=== PROBLEM TO SOLVE ===
Answer with one figure only, the number of lines below in which "Apply" occurs.

═══ DATA IN THIS EXERCISE ═══

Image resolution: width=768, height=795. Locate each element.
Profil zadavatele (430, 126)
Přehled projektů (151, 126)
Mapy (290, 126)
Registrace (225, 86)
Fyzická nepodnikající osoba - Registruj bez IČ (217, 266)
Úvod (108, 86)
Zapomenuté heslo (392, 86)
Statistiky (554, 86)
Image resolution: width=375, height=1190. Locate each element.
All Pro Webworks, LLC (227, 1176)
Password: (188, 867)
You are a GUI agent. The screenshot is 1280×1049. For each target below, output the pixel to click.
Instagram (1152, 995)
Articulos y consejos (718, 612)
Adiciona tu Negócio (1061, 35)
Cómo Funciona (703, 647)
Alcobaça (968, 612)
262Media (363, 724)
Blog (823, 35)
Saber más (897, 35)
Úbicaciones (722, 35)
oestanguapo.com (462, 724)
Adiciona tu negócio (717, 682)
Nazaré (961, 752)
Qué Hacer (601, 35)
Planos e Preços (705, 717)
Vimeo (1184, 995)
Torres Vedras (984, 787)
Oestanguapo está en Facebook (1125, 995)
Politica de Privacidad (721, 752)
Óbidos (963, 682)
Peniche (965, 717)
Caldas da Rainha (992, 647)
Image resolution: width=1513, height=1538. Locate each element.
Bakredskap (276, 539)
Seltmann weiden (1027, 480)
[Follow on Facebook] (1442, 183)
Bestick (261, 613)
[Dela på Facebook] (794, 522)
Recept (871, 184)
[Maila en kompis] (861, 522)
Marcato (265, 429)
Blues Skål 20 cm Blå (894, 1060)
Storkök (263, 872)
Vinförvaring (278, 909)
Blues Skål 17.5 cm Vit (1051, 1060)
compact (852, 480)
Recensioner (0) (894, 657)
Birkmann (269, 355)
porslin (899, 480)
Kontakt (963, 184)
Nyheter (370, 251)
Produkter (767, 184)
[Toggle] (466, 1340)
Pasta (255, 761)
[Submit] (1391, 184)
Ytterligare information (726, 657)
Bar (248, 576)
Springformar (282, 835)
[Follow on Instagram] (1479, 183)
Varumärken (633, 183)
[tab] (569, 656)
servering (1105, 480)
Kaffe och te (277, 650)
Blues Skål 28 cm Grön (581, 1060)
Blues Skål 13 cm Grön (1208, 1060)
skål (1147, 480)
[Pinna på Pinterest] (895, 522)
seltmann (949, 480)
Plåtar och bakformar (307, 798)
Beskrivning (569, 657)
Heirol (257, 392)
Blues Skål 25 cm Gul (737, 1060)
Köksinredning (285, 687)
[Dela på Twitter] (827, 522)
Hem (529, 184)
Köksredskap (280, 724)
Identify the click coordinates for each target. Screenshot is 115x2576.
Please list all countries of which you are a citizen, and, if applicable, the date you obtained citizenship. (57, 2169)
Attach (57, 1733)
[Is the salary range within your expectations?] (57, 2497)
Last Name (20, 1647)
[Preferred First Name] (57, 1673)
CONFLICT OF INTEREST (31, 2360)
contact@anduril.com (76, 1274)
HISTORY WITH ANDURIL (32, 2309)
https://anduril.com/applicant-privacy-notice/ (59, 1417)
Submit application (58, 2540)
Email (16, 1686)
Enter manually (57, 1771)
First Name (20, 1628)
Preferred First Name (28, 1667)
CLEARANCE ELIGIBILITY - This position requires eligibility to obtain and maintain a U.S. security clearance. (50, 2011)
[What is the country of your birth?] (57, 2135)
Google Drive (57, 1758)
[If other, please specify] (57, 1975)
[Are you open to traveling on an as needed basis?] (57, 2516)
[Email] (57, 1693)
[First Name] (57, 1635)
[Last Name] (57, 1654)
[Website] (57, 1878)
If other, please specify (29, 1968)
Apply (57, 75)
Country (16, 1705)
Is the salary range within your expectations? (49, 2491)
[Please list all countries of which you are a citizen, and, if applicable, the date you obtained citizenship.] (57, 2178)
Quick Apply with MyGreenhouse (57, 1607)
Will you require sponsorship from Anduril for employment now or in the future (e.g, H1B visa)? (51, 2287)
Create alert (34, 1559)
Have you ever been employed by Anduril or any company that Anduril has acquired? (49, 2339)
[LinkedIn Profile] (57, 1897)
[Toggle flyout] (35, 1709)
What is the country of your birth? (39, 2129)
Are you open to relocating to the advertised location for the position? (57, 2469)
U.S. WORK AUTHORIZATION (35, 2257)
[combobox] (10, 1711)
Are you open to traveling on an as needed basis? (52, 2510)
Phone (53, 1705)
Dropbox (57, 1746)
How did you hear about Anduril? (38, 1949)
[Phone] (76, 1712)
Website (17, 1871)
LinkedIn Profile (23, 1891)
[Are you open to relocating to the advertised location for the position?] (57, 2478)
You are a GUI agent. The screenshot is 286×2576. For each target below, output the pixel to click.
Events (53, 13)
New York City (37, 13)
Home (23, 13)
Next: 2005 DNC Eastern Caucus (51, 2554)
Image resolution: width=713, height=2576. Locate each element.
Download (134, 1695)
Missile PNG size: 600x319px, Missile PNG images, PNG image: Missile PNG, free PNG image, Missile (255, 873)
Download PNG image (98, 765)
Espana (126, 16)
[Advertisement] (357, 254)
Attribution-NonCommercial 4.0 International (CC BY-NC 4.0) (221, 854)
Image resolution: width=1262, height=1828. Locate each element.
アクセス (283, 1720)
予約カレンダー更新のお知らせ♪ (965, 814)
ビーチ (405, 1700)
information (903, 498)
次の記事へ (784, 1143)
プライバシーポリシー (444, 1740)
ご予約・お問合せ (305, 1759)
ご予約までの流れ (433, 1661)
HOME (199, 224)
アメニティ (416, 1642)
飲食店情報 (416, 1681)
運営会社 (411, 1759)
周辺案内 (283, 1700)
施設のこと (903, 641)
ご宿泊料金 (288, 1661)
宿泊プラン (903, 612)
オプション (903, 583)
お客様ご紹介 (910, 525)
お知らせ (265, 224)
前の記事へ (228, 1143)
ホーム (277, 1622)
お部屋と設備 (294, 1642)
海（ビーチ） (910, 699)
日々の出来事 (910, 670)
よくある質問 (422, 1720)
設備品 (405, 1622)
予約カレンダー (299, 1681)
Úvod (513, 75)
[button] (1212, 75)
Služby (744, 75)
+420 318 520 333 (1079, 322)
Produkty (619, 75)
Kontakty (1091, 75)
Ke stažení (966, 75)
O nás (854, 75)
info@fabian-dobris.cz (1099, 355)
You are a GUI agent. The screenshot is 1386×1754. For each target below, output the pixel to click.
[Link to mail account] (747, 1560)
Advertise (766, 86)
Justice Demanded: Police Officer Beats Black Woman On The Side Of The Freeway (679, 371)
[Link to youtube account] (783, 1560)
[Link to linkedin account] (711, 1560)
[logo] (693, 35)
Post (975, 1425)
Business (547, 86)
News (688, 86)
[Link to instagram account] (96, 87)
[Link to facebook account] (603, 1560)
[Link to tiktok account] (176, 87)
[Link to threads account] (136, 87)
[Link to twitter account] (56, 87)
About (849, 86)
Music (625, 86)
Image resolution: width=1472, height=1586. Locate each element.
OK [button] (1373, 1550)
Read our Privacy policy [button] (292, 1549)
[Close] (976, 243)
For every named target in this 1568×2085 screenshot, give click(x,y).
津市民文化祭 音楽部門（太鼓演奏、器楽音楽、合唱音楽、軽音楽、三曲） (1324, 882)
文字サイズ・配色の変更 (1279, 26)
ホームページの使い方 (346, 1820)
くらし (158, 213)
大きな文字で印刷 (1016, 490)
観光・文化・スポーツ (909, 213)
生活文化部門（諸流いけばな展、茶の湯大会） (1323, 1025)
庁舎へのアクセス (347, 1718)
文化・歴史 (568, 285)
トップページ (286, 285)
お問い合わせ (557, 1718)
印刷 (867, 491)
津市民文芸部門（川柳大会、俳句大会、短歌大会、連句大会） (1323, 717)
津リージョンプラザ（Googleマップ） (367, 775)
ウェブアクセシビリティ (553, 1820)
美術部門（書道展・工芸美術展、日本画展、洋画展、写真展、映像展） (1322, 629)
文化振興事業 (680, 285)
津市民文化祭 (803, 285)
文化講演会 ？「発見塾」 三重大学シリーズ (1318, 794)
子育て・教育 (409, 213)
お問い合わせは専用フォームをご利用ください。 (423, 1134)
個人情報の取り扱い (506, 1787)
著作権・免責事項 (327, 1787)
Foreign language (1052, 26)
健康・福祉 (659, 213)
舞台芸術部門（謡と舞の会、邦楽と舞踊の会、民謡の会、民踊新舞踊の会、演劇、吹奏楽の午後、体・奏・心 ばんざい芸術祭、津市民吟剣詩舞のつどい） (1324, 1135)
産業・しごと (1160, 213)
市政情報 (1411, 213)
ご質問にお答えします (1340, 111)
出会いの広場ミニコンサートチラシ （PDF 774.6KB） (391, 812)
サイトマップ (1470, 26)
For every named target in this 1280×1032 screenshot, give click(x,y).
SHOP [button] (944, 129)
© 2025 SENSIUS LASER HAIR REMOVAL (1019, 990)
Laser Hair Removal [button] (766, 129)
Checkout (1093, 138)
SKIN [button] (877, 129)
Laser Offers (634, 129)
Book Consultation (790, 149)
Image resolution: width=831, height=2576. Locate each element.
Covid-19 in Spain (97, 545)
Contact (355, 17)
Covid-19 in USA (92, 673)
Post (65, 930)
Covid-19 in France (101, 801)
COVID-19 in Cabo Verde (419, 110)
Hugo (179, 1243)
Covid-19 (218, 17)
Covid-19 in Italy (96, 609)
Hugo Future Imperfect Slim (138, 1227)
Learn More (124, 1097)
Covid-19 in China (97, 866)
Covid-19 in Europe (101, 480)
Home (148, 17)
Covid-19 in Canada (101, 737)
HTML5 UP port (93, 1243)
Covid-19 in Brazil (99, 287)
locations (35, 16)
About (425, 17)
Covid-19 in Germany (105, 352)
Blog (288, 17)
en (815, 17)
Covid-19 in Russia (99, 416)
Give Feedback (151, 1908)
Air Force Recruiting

═══

=== TASK RESPONSE ===
2